Wordplay
2006
Director: Patrick CreadonCast: Bill Clinton, Mike Mussina, Jon Stewart
A-

To a person as yet uninitiated to the world of crossword puzzle aficionados and their annual competition, such a distinction has no meaning: Few of us even look at crossword puzzles these days, much less try to do them on the clock. But there’s a world where Will Shortz, editor of the New York Times crossword puzzle, is king, and doing an average Monday puzzle in anything above five minutes flat is utterly pedestrian.
The players in this emulous game of puzzling are many. There are the puzzle constructers, the editors, and the consultants. Then there are causal junkies like Stewart, former President Bill Clinton, and New York Yankees hurler Mike Mussina. And finally, of course, there are the professionals—those who compete in the yearly competition at Stamford, solving even the most arduous of crosswords (featuring words like “Zolaesque”) in under 15 minutes. And what do all of these peoples of the puzzle world have in common? For all of them, it’s the Times puzzle, or nothing.
Wordplay, a documentary that reveals this hidden world of alphabetical wizardry to those us who prefer reading the paper to writing in it, is a surprisingly colorful film. Certainly, it features plenty of historical background—of the Times puzzle itself and of its current editor, Shortz. But more than that, it’s a wholly cohesive story of the disparate individuals who rigorously complete the puzzle daily, the diverse characters united by this ritualistic pursuit. Where many documentaries, even good ones like the recently released An Inconvenient Truth, tend to get too talky, Wordplay is equal parts conversation and concentration. There’s plenty of narration and many exacting interviews with past and hopeful competition champions; these are the moments when the puzzle-doers talk to the audience, discussing basics of the trade and their individual philosophies. But even as the dialogue allows us the adequate background to absorb the gravity of what we see, there are those other moments sprinkled in— those times when we’re placed unconsciously in the shoes of the puzzle champions, focusing on the common task at hand..

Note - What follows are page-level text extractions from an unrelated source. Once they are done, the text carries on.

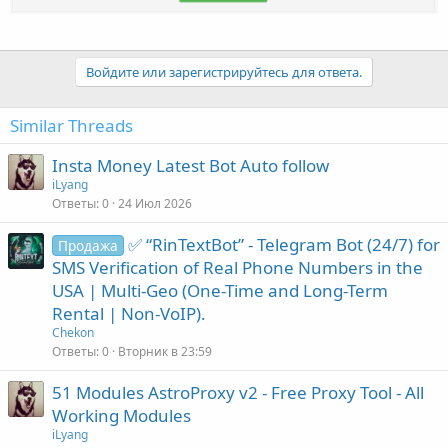
Войдите или зарегистрируйтесь для ответа.
Similar Threads
Insta Money Latest Bot Auto follow
iLyang
Ответы
0
24 Июл 2026
✅ “RinTextBot” - Telegram Bot (24/7) for
Продажа
SMS Verification of Real Phone Numbers in the
USA | Multi-Geo (One-Time and Long-Term
Rental | Non-VoIP).
Chekon
Ответы
0
Вторник в 23:59
51 Modules AstroProxy v2 - Free Proxy Tool - All
Working Modules
iLyang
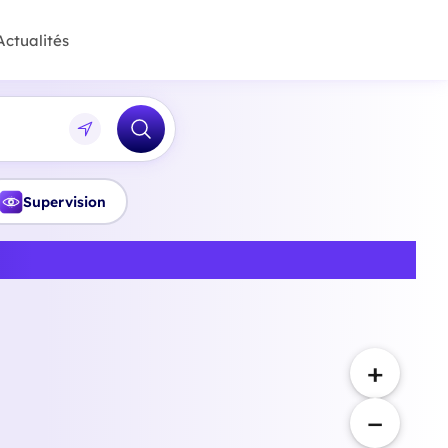
Actualités
Supervision
 à Bordeaux
+
−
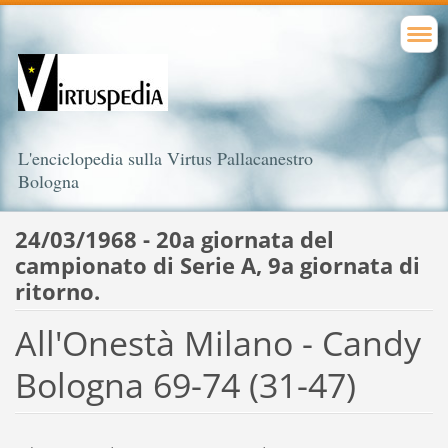
L'enciclopedia sulla Virtus Pallacanestro
Bologna
24/03/1968 - 20a giornata del
campionato di Serie A, 9a giornata di
ritorno.
All'Onestà Milano - Candy
Bologna 69-74 (31-47)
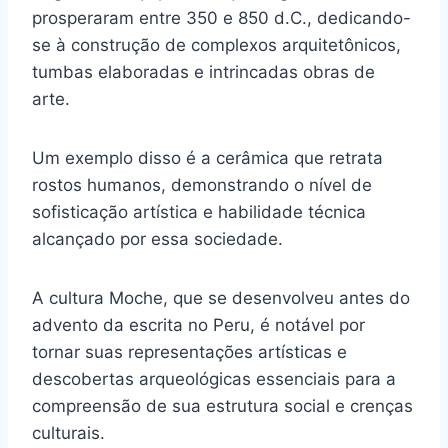
prosperaram entre 350 e 850 d.C., dedicando-
se à construção de complexos arquitetônicos,
tumbas elaboradas e intrincadas obras de
arte.
Um exemplo disso é a cerâmica que retrata
rostos humanos, demonstrando o nível de
sofisticação artística e habilidade técnica
alcançado por essa sociedade.
A cultura Moche, que se desenvolveu antes do
advento da escrita no Peru, é notável por
tornar suas representações artísticas e
descobertas arqueológicas essenciais para a
compreensão de sua estrutura social e crenças
culturais.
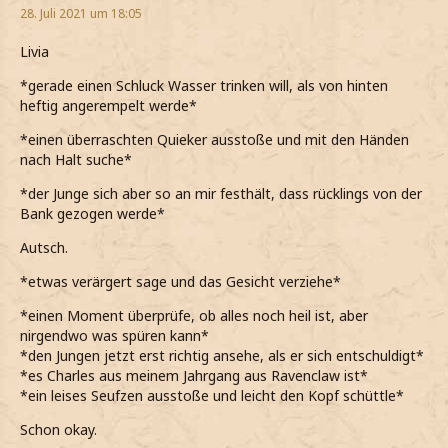
28. Juli 2021 um 18:05
Livia
*gerade einen Schluck Wasser trinken will, als von hinten
heftig angerempelt werde*
*einen überraschten Quieker ausstoße und mit den Händen
nach Halt suche*
*der Junge sich aber so an mir festhält, dass rücklings von der
Bank gezogen werde*
Autsch.
*etwas verärgert sage und das Gesicht verziehe*
*einen Moment überprüfe, ob alles noch heil ist, aber
nirgendwo was spüren kann*
*den Jungen jetzt erst richtig ansehe, als er sich entschuldigt*
*es Charles aus meinem Jahrgang aus Ravenclaw ist*
*ein leises Seufzen ausstoße und leicht den Kopf schüttle*
Schon okay.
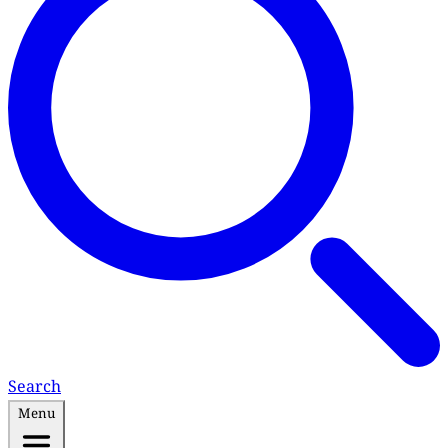
Search
Menu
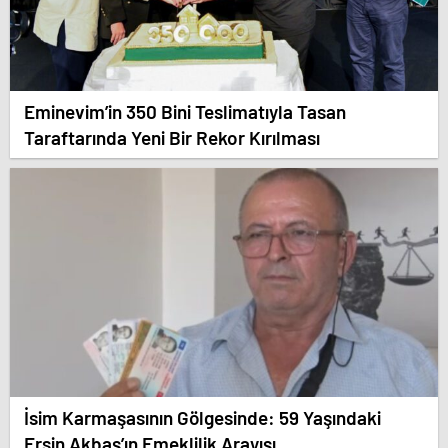
Eminevim’in 350 Bini Teslimatıyla Tasan
Taraftarında Yeni Bir Rekor Kırılması
İsim Karmaşasının Gölgesinde: 59 Yaşındaki
Ersin Akbaş’ın Emeklilik Arayışı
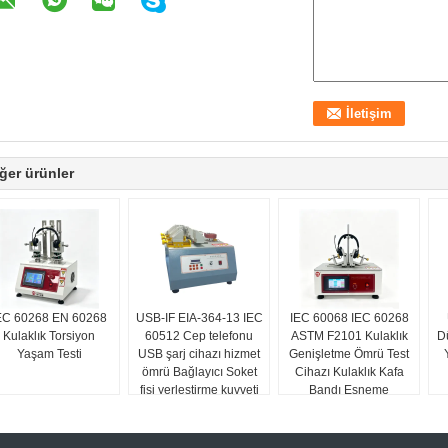
ğer ürünler
EC 60268 EN 60268
USB-IF EIA-364-13 IEC
IEC 60068 IEC 60268
Kulaklık Torsiyon
60512 Cep telefonu
ASTM F2101 Kulaklık
D
Yaşam Testi
USB şarj cihazı hizmet
Genişletme Ömrü Test
ömrü Bağlayıcı Soket
Cihazı Kulaklık Kafa
fişi yerleştirme kuvveti
Bandı Esneme
testi
Yorgunluk Test
Makinesi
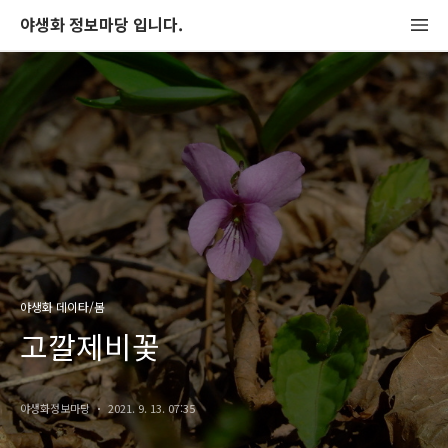
야생화 정보마당 입니다.
야생화 데이타/봄
고깔제비꽃
야생화정보마당
2021. 9. 13. 07:35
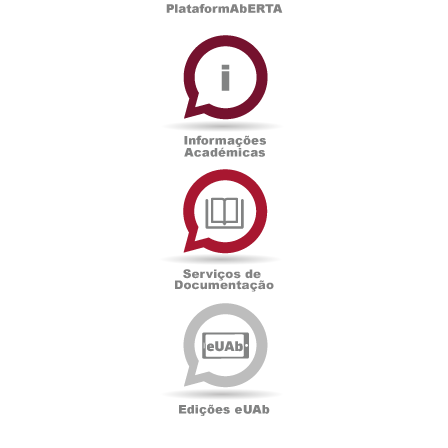
Informações
Académicas
Serviços
de
Documentação
Edições
eUAb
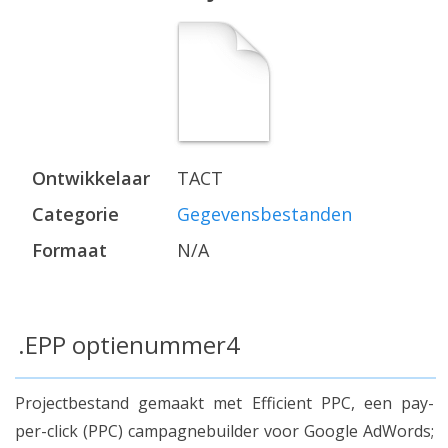
Ontwikkelaar
TACT
Categorie
Gegevensbestanden
Formaat
N/A
.EPP optienummer4
Projectbestand gemaakt met Efficient PPC, een pay-
per-click (PPC) campagnebuilder voor Google AdWords;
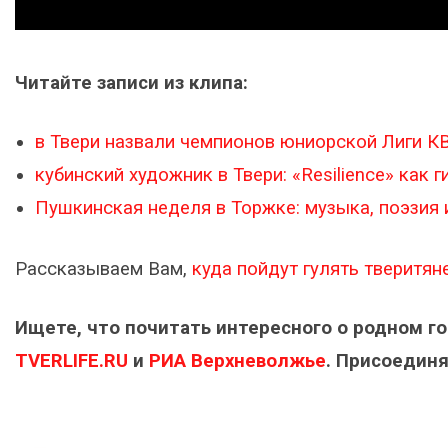
Читайте записи из клипа:
в Твери назвали чемпионов юниорской Лиги К
кубинский художник в Твери: «Resilience» как 
Пушкинская неделя в Торжке: музыка, поэзия 
Рассказываем Вам,
куда пойдут гулять тверитяне
Ищете, что почитать интересного о родном г
TVERLIFE.RU
и
РИА Верхневолжье
. Присоединя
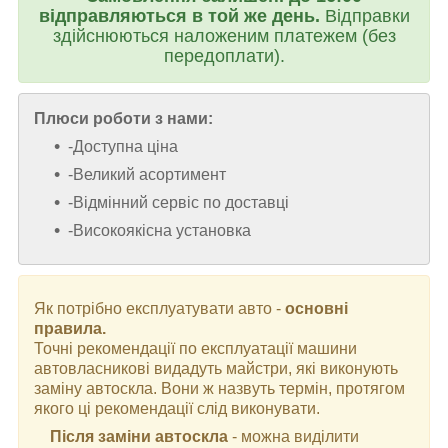
відправляються в той же день.
Відправки
здійснюються наложеним платежем (без
передоплати).
Плюси роботи з нами:
-Доступна ціна
-Великий асортимент
-Відмінний сервіс по доставці
-Високоякісна установка
Як потрібно експлуатувати авто -
основні
правила.
Точні рекомендації по експлуатації машини
автовласникові видадуть майстри, які виконують
заміну автоскла. Вони ж назвуть термін, протягом
якого ці рекомендації слід виконувати.
Після заміни автоскла
- можна виділити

In these quiet, seemingly real-time moments of concentration, we are shown the same clue as the competitors and given the chance to solve it as they attempt to. Such instances are not forced— and thankfully not, else the film should feel like a nightmarish SAT prep-course—but occur as part of the film’s ongoing dialogue, just a quick way to try out the puzzles we’re being told so much about. Oddly, by the film’s end, after witnessing the deciphering of countless (seemingly) impossible puzzles, we get the feeling of having done one ourselves, having unlocked some technique or strategy to combat the mystery of this mind-bending recreational pursuit.
Many recent popular documentaries have possessed that unmistakable political air, the left’s cinematic crusade to counter the more mainstream proselytization of the right. Though Wordplay is hardly a political film, it’s easy to perceive its repetitive hail and homage to the Times as part of some systematic effort to reassert the paper’s greatness in the face of recent controversies. Still, it’s simply a fact that its puzzle is the gold standard, due largely to Shortz’s insistence that it remains perceptive to current events in all spheres of society. Though it’s completely beside any point the movie may attempt to make, some viewers will easily find a liberal slant (prominently portrayed among the celebrity crossword addicts is Daniel Okrent, the first public editor of the Times, appointed in the aftermath of the Jayson Blair ordeal), but, alas, they’d probably as soon find that in Bill and Ted’s Excellent Adventure.
Some of us write poetry, some intricately chart planetary movement. No matter what our fixations, there infallibly remains an air of exclusion when exploring peregrine obsessions. With a soft, step-by step narrative, Wordplay makes these eccentrics, who spend up to 12 hours a day creating or solving crossword puzzles, seem not weird at all. Like the best documentaries, it introduces outsiders to a world worth exploring, informs and offers a taste, while shrewdly eschewing indoctrination. After all, it features a puzzle which can be adequately solved by an answer of either Clinton or Bob Dole. Now, couldn’t we all benefit from learning how such an extraordinary thing could be?
Wordplay is currently playing in limited release.